Dans un entretien exclusif accordé au Monde, Yeon Sang-ho, le cinéaste sud-coréen à l’origine du film de zombies « Colony », revient sur la genèse de son œuvre. Le réalisateur y explore une société en proie à une épidémie de zombification, non pas seulement comme une métaphore de l’effondrement, mais comme une réflexion sur la manière dont les technologies de connexion permanente transforment les individus en un réseau unique, vulnérable et interdépendant.

Ce qu'il faut retenir

  • « Colony » est un film de zombies qui interroge la société hyperconnectée, où chaque individu devient une cellule d’un organisme collectif.
  • Yeon Sang-ho s’est inspiré de la peur contemporaine face à la surveillance, à l’isolement et à la perte d’autonomie dans un monde dominé par le numérique.
  • Le réalisateur sud-coréen souligne que l’horreur de notre époque ne réside pas seulement dans les pandémies, mais dans la manière dont nous acceptons, voire encourageons, notre propre dissolution au sein d’un système globalisé.
  • « Colony » a été présenté en avant-première internationale en 2025, avant une sortie mondiale en salles courant 2026.

Un film né d’une question existentielle

Pour Yeon Sang-ho, « Colony » n’est pas une simple réinterprétation des codes du genre zombie. Le cinéaste a choisi de placer son récit dans un futur proche, où une épidémie de « zombification » touche d’abord les populations urbaines hyperconnectées avant de s’étendre au reste du monde. « Pour faire ce film, je me suis demandé quelle était l’horreur de notre temps », explique-t-il dans les colonnes du Monde. « Ce n’est pas le virus lui-même qui m’intéresse, mais la façon dont nous y répondons en tant que société », ajoute-t-il, soulignant que la véritable menace réside dans notre incapacité collective à préserver notre humanité face à la technologie.

La technologie, miroir des peurs modernes

Le réalisateur sud-coréen précise que son inspiration ne vient pas uniquement de la science-fiction classique, mais d’un constat plus large : « Nous vivons dans un monde où nos données personnelles, nos interactions, voire nos émotions, sont constamment captées, analysées et monétisées ». Selon lui, cette hyperconnexion crée une forme de dépendance qui, une fois rompue — comme dans le scénario de « Colony » —, révèle à quel point nous sommes devenus incapables de fonctionner de manière autonome. « Dans le film, les zombies ne sont pas seulement des morts-vivants, mais des individus qui ont perdu leur individualité au profit d’un réseau », précise-t-il.

Une œuvre entre dystopie et avertissement

Sorti en avant-première internationale en octobre 2025 lors du Festival international du film fantastique de Catalogne, « Colony » a suscité des débats sur la frontière entre fiction et réalité.
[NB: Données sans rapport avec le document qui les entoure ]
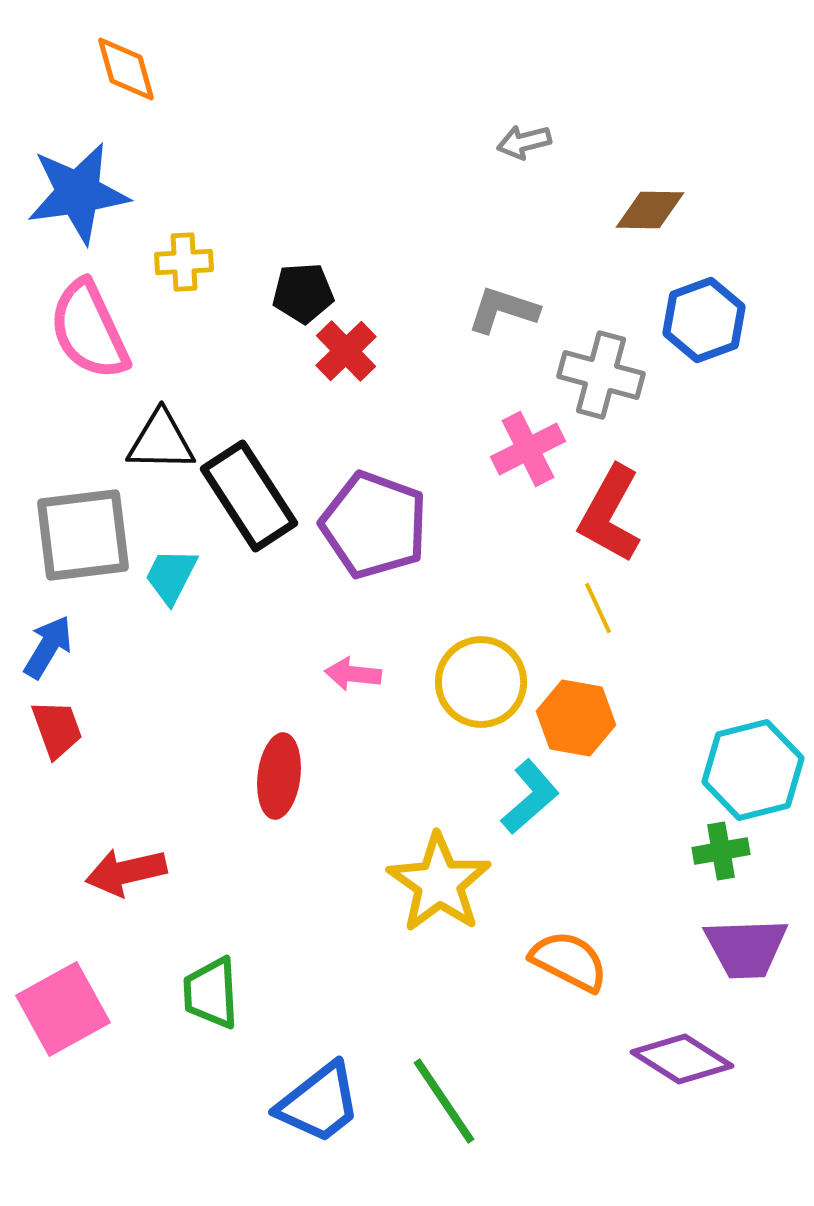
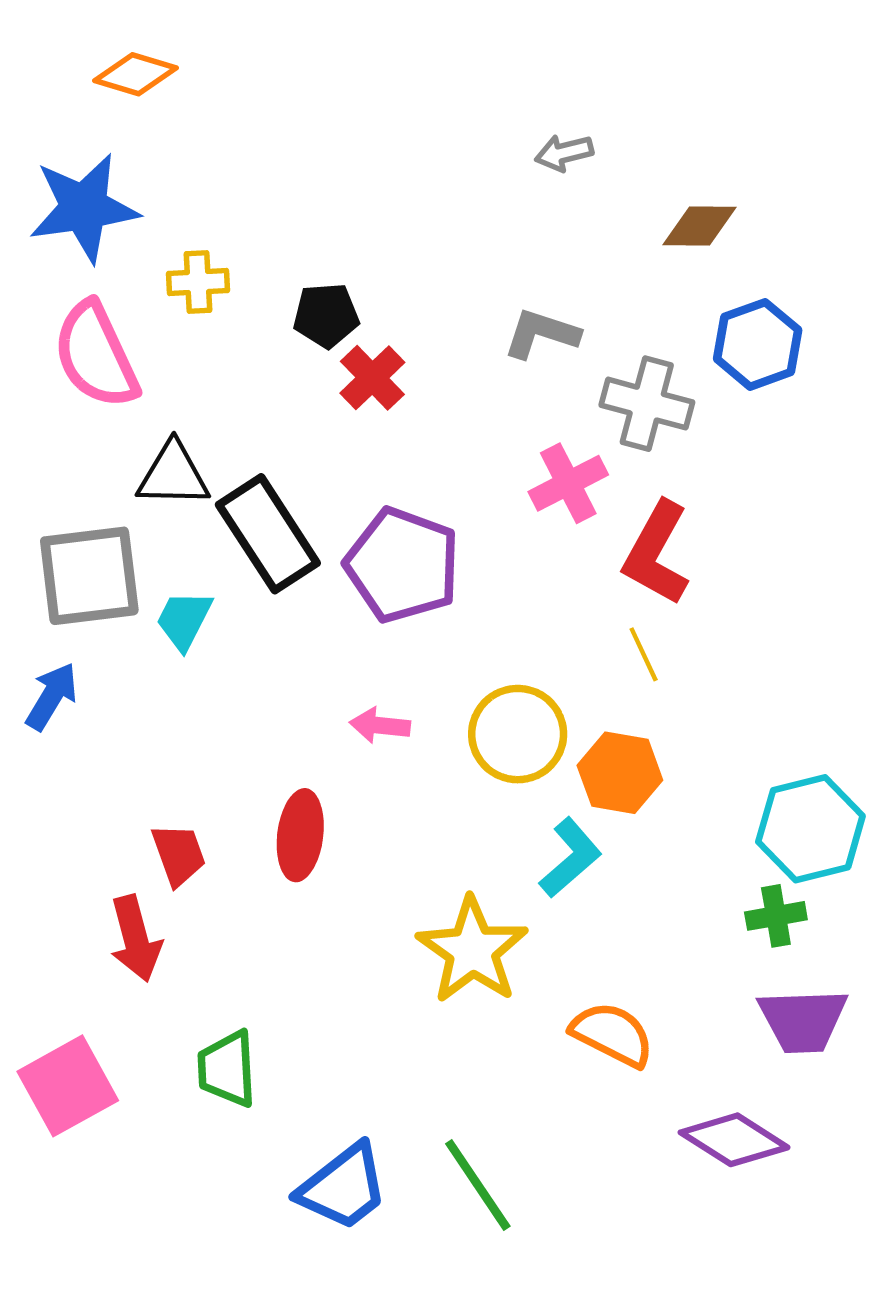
orange diamond: (126, 69) -> (136, 74), turned -58
red trapezoid: (57, 729) -> (179, 855), moved
red arrow: (126, 872) -> (136, 939), turned -92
Yeon Sang-ho a indiqué que le film s’inspirait en partie des théories sur les réseaux sociaux et leur rôle dans la polarisation des opinions, mais aussi dans la création de bulles informationnelles où les individus perdent toute capacité critique. « Ce n’est pas une coïncidence si l’épidémie commence dans les grandes métropoles, où la densité des interactions numériques est la plus forte », relève-t-il. Une réflexion qui résonne particulièrement dans un contexte où les débats sur l’intelligence artificielle et la surveillance de masse sont plus que jamais d’actualité.

Et maintenant ?

Si « Colony » a déjà été salué par la critique pour son approche originale du genre zombie, le film pourrait bien devenir un objet de discussion plus large sur les dérives de la société numérique. Une sortie en salles est prévue pour mars 2026 en France, avec une diffusion internationale échelonnée jusqu’à l’été suivant. Le réalisateur, qui prépare déjà un nouveau projet, a laissé entendre que sa prochaine œuvre explorera une autre facette des angoisses contemporaines, cette fois-ci liée à l’éthique de l’intelligence artificielle.
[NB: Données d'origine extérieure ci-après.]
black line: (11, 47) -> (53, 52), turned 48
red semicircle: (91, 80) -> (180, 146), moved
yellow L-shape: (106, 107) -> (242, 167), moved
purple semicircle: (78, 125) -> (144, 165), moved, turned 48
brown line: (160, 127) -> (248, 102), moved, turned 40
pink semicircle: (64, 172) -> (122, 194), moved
Reste à voir si le public et les décideurs politiques sauront tirer les leçons de cette dystopie avant qu’il ne soit trop tard. Une chose est sûre : « Colony » pose des questions que plus personne ne peut ignorer.
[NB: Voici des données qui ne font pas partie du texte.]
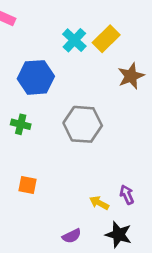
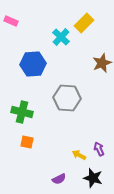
yellow rectangle: (106, 39) -> (84, 23), moved
green cross: (21, 124) -> (22, 112), moved, size x1.5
Selon Yeon Sang-ho, « Colony » utilise la métaphore des zombies pour illustrer la manière dont les réseaux sociaux transforment les individus en éléments interchangeables d’un réseau global. « Quand le système s’effondre, comme dans le film, on réalise à quel point nous avions perdu notre capacité à penser par nous-mêmes », explique-t-il. Le réalisateur compare ainsi la propagation du virus dans son œuvre à la viralité des fake news ou des tendances toxiques sur les plateformes numériques.